Reads in a maestro mae file and makes a "rotamer enabled" template and the rotamer library to accompany it. This consists of finding the backbone core that results in the least number of child bonds rotated with any rotatable bond rotation. Reads in the rotatable bonds from a macromodel atomtyping (should be easily modifyiable to read them from stdin). Hetgrp_ffgen is used for atomtyping and to determine the geometry in the template fromt the mae. The mae must only have the residue to atomtype in it.

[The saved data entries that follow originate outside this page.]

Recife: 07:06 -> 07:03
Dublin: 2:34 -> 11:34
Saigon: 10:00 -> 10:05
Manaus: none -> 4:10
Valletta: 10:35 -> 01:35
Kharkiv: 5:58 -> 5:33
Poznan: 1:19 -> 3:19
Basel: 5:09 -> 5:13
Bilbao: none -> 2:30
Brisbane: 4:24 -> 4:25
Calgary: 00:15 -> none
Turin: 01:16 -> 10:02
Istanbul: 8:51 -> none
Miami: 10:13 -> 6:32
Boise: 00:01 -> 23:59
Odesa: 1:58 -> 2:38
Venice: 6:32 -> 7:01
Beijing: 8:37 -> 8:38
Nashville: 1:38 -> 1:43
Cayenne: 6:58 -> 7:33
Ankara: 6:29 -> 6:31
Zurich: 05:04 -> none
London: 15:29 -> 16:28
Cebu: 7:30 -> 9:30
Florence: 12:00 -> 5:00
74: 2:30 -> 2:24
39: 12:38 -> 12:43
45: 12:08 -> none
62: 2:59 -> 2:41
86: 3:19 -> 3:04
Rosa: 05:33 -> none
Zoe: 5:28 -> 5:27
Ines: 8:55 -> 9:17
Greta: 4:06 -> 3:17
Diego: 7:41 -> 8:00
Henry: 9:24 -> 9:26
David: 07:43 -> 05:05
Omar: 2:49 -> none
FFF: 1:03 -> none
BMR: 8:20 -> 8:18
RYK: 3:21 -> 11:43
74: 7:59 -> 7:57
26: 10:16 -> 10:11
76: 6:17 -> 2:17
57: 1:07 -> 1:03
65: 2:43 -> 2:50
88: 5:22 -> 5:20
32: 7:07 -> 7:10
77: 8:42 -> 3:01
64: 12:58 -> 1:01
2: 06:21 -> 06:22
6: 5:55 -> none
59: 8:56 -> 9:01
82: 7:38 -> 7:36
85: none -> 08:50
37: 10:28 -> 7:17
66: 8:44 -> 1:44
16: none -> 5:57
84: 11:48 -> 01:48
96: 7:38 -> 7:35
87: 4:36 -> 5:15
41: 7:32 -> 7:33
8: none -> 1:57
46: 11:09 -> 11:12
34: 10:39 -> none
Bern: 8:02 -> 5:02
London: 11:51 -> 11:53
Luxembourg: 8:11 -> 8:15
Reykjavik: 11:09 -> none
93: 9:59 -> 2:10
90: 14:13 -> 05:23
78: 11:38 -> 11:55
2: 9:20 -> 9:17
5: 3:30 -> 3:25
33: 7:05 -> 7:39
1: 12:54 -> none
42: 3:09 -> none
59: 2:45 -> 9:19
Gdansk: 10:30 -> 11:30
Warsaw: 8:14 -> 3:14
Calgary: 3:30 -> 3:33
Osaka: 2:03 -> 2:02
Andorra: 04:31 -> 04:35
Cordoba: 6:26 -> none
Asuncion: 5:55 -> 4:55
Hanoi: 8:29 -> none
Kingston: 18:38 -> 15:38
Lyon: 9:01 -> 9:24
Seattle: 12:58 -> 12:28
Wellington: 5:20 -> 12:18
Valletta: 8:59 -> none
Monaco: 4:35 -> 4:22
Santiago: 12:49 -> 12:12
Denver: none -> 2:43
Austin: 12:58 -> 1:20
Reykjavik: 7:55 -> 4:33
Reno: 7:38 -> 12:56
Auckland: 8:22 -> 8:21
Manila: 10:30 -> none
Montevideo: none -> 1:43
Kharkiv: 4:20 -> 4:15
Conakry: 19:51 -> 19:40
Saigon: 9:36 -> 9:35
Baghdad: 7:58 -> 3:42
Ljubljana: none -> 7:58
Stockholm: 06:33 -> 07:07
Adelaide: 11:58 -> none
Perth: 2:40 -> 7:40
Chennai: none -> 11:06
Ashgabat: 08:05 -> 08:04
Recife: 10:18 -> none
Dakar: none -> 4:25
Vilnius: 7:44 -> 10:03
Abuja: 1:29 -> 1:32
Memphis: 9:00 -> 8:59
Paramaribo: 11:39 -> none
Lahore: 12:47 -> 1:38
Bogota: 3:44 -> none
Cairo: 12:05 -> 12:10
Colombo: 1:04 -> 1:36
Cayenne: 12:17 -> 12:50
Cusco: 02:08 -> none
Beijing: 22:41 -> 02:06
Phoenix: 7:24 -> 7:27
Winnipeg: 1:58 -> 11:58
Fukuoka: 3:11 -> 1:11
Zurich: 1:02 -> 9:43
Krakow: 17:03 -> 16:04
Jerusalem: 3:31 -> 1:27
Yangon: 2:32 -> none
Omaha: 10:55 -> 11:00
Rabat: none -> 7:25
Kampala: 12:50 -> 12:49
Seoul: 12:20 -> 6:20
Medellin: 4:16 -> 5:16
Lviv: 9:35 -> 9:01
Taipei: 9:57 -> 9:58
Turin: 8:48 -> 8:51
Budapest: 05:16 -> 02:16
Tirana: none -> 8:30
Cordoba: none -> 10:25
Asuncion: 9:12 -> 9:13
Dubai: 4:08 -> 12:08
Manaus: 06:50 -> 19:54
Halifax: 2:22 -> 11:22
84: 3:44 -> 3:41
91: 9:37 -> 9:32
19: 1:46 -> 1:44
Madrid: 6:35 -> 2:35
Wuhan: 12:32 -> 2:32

Builds rotamer libraries for arbitrary ligand molecules by building and combining rotamer libraries. There are two general algorithms that are implemented. This first is using macromodel (or some other external tool) to sample the degrees of freedom and converting the resulting ensemble into a rotamer library. The second is identifying the rotatable bonds, again using macromodel, and assigning rotamer libraries to these bonds. For most bonds a simple freely rotatable library ( 0,10,20,30...360), but in the case of closed rings special libraries are built using macromodel sampling. These component rotamer libraries are then arranged into groups for use in PLOP. Each group consists of a single tree rooted at the central core. This core can either be used chosen, or will be chosen based on an algorithm that minimizes the number of bond lengths from the farthest leeaf to the trunk. Any built rotamer libraries are placed in the current directory and a file called <resname>.rot.assign is also written. This tells PLOP how to assemble the full combinatoric library that will be used in sidehchain prediction/monte carlo.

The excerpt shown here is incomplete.